Phylogenetic testing helps scientists to deduce the index case of a cluster. ST PHOTO: KUA CHEE SIONG

SINGAPORE - Phylogenetic testing compares different virus genomes and helps scientists deduce the index case of a Covid-19 cluster.

In the case of the Jurong Fishery Port cluster, the authorities were able to determine that the strains relating to the cluster were of the Delta variant and similar to what was seen in imported cases from Indonesia.

Dr Sebastian Maurer-Stroh, executive director of the Bioinformatics Institute at A*Star, said a phylogenetic or "family" tree is created using viral mutations as markers to compare the virus genomes.

In this family tree, close relatives are grouped together and one can then see which cases had formed a cluster - in this way, one can then deduce the ancestor of a cluster, said Dr Maurer-Stroh.

Through real-time sharing of genomes globally via the Gisaid data-sharing platform, one can also understand transmission between countries by comparing the virus genome from different countries, he added.

Dr Gavin Smith, a professor in the Emerging Infectious Diseases Programme at Duke-NUS Medical School Singapore, said phylogenetics is able to compare how related different virus genomes are, based on the similarities or differences in their RNA sequences.

"Because the Sars-CoV-2 virus has many different genetic mutations, computationally we are able to determine these relationships with a high degree of confidence," he said.

Associate Professor Raymond Lin, director of the National Public Health Laboratory at the National Centre for Infectious Diseases (NCID), added that the sequences should cover about 90 per cent of the whole virus genome for good phylogenetic analysis.

Phylogenetic tests had also suggested that the clusters linked to the Jurong Fishery Port and several wet markets may not have been due to a single point of introduction of infection, Singapore's director of medical services, Associate Professor Kenneth Mak, had said at a press conference on July 20.

Instead, exposure may have occurred over some time with multiple points of infection, as the genetic information for the variants was not identical across the different cases.

However, the authorities were not able to determine how long this period might have been and who could have been a specific super-spreader leading to the large cluster with more than 1,000 cases.
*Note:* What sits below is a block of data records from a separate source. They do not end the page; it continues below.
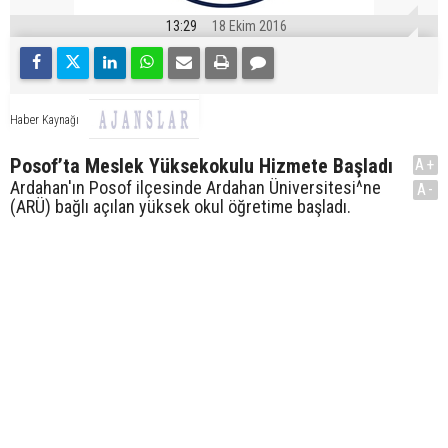
13:29
18 Ekim 2016
Haber Kaynağı
Posof’ta Meslek Yüksekokulu Hizmete Başladı
A+
Ardahan'ın Posof ilçesinde Ardahan Üniversitesi^ne
A-
(ARÜ) bağlı açılan yüksek okul öğretime başladı.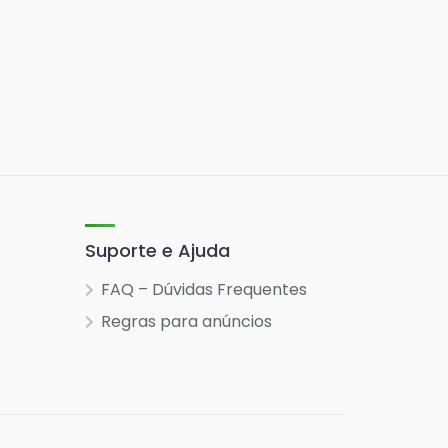
Suporte e Ajuda
FAQ – Dúvidas Frequentes
Regras para anúncios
This means there were likely multiple infected people who had introduced multiple slightly different viruses, said Dr Smith.

"The high mutation rate of the Sars-CoV-2 virus means there are many differences that can be used to compare and distinguish between strains," he said.

Dr Mark Chen, a consultant at the National Public Health and Epidemiology Unit at NCID, said that while the viral sequences most closely resemble sequences reported in cases from Indonesia, only a small proportion of cases in the South-east Asian region have sequences that are publicly available.

"Moreover, the genetic sequences alone cannot tell us how the infection entered Singapore, and other investigations are ongoing into how this happened," he said.